If there's one person whose essence, whose very being, whose every fiber stands for the proposition that the Roman Catholic church is the one true religion, it is the Pope. The Church does define him as the Vicar of Christ, after all.
So you might forgive the Pope for advocating the notion that his religion is superior. But somehow that notion deeply offends Boston Globe columnist - and former Roman Catholic priest - James Carroll. In his column of today, Pope Benedict's hierarchy of truth, faith, Carroll takes the Pope to task for asserting the superiority of his faith. Referencing the Pope's recent address that has caused a stir, Carroll writes:
"The pope's lecture reveals a deeper and insulting problem. Benedict properly affirms the rationality of faith, and the corollary that faith should be spread by reasoned argument and not by violent coercion. But he does so as a way of positing Christian superiority to other faiths."
Well, yeah. That is the Pope's job description, after all.
And later: "Benedict is defending a hierarchy of truth. Faith is superior to reason. Christian faith is superior to other faiths (especially Islam). Roman Catholicism is superior to other Christian faiths. And the pope is supreme among Catholics. He does not mean to insult when he defends this schema, yet seems ignorant of how inevitably insulting it is. Nor does the pope understand that, today, such narcissism of power comes attached to a fuse."

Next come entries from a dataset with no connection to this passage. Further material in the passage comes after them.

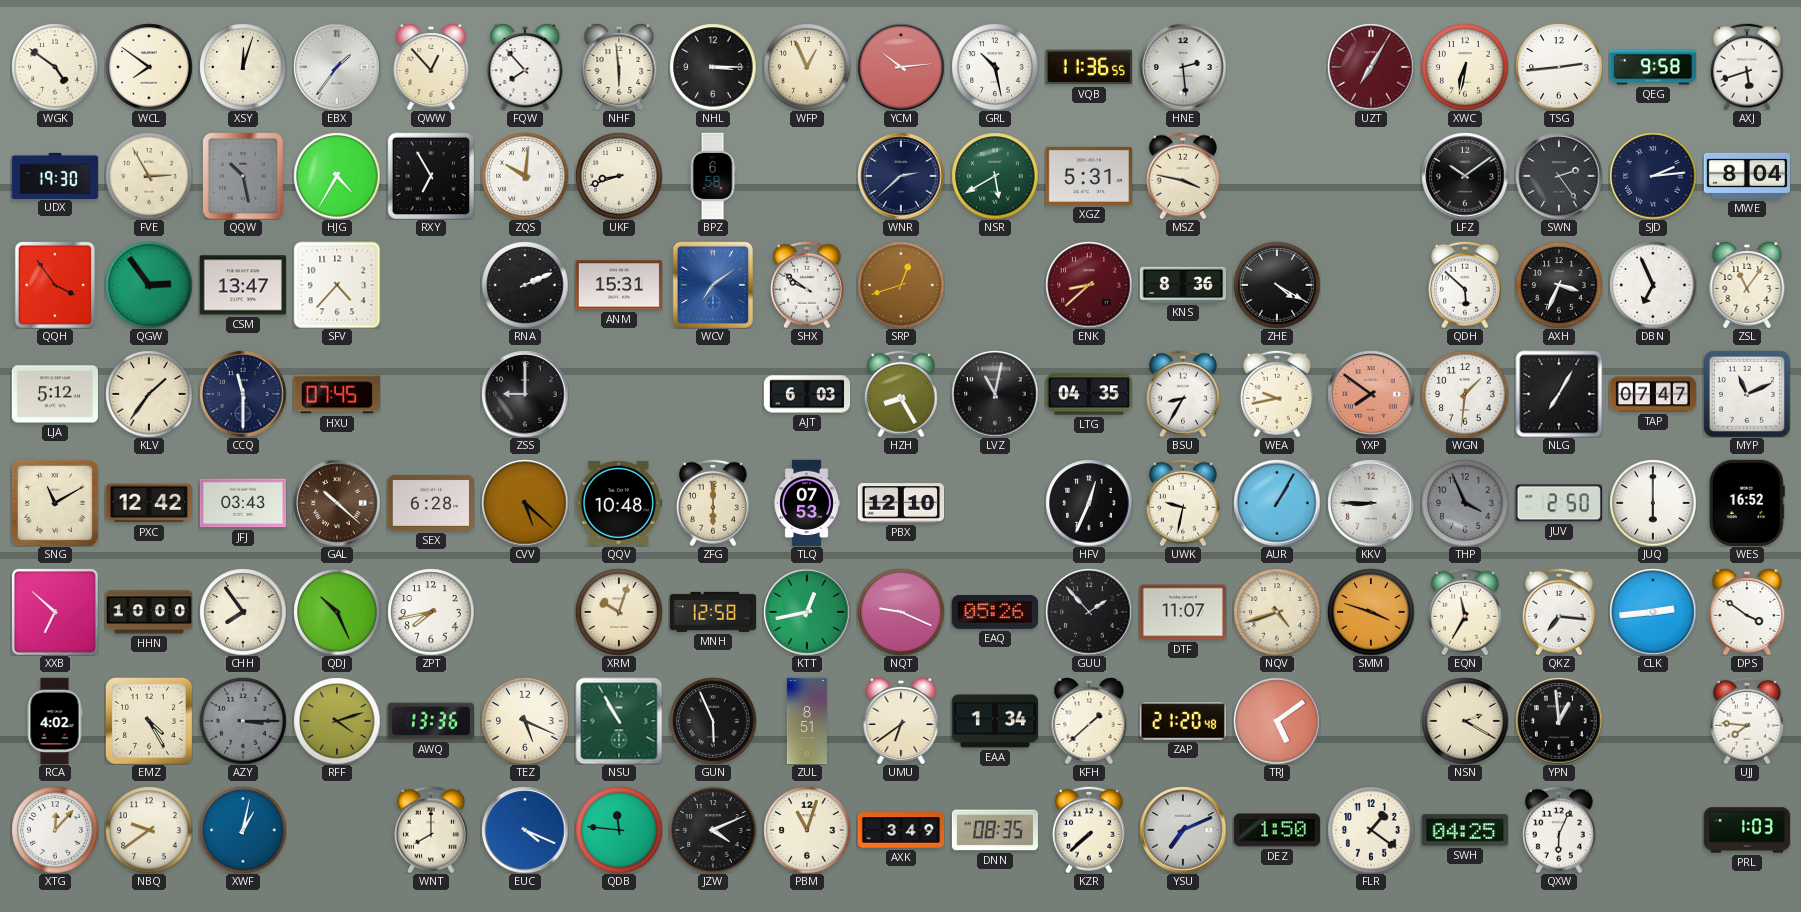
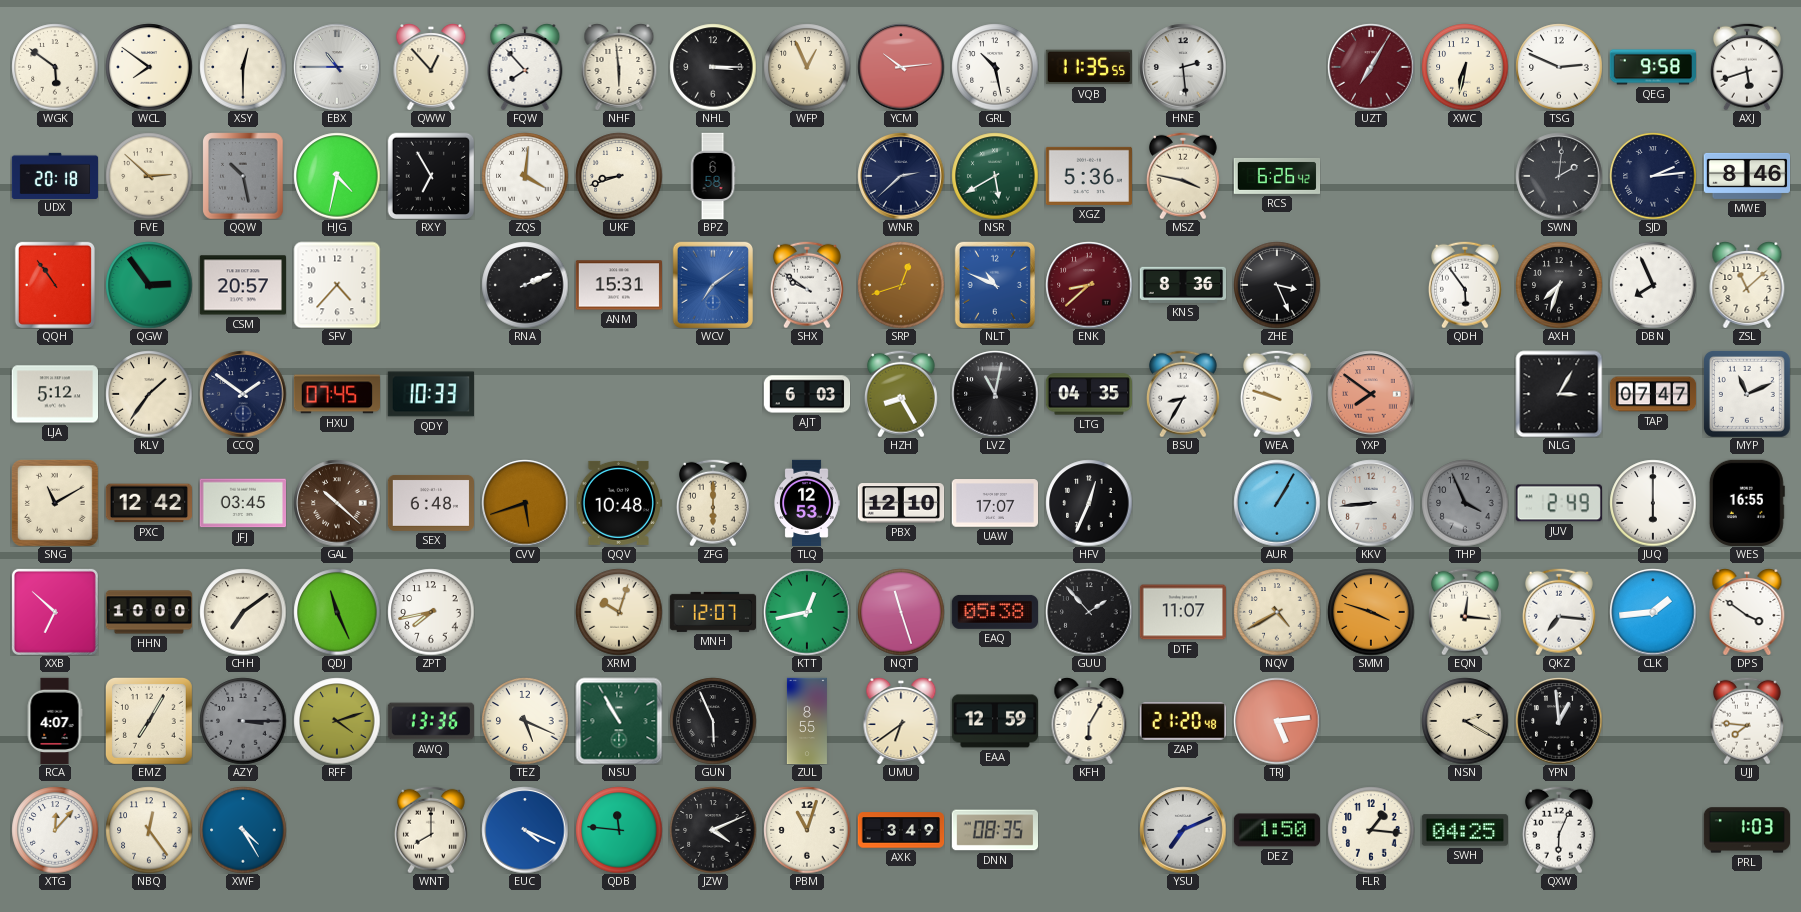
WGK: 4:51 -> 5:51
XSY: 12:03 -> 12:30
EBX: 1:36 -> 10:45
VQB: 11:36 -> 11:35
TSG: 2:44 -> 2:49
UDX: 19:30 -> 20:18
FVE: 2:55 -> 2:52
HJG: 4:35 -> 4:32
ZQS: 10:01 -> 4:01
XGZ: 5:31 -> 5:36
RCS: none -> 6:26
LFZ: 10:09 -> none
SWN: 2:24 -> 2:01
MWE: 8:04 -> 8:46
QQH: 3:54 -> 10:54
CSM: 13:47 -> 20:57
NLT: none -> 10:49
ZHE: 4:20 -> 3:26
QDH: 5:52 -> 5:54
AXH: 3:34 -> 7:33
DBN: 6:56 -> 7:56
ZSL: 11:06 -> 11:08
CCQ: 11:30 -> 1:51
QDY: none -> 10:33
ZSS: 9:00 -> none
WEA: 9:43 -> 9:48
WGN: 1:31 -> none
NLG: 7:05 -> 3:05
JFJ: 03:43 -> 03:45
SEX: 6:28 -> 6:48
CVV: 5:22 -> 5:42
TLQ: 07:53 -> 12:53
UAW: none -> 17:07
UWK: 9:32 -> none
KKV: 8:45 -> 8:44
JUV: 2:50 -> 2:49
WES: 16:52 -> 16:55
CHH: 7:54 -> 7:09
QDJ: 10:26 -> 11:26
MNH: 12:58 -> 12:07
NQT: 9:19 -> 11:27
EAQ: 05:26 -> 05:38
NQV: 4:42 -> 4:40
EQN: 11:35 -> 12:16
CLK: 2:44 -> 1:44
RCA: 4:02 -> 4:07
EMZ: 4:25 -> 7:05
ZUL: 8:51 -> 8:55
EAA: 1:34 -> 12:59
KFH: 1:38 -> 6:05
TRJ: 5:09 -> 5:14
NBQ: 9:39 -> 12:24
XWF: 1:02 -> 4:25
KZR: 7:38 -> none
FLR: 1:21 -> 1:16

Carroll reveals a profound ignorance, perhaps grounded in hostility, about religion. If religion is just a quaint cultural relic, well then, there's no point in getting worked up over the supposed superiority of one's religion, or "faith tradition" as Al Gore so delicately preferred it in the 2000 campaign. Many pathways to God, let's all hold hands, sing Kumbaya and see you at the anti-war march next week. But what if you believe that your religion is not merely superior, but the one way in which man can achieve salvation and avoid eternal damnation? You might just be a tad more assertive in proclaiming that fact.
Carrroll clearly can't contemplate someone so old-fashioned as to believe that. His failure exemplifies MSM attitudes toward religion and faith.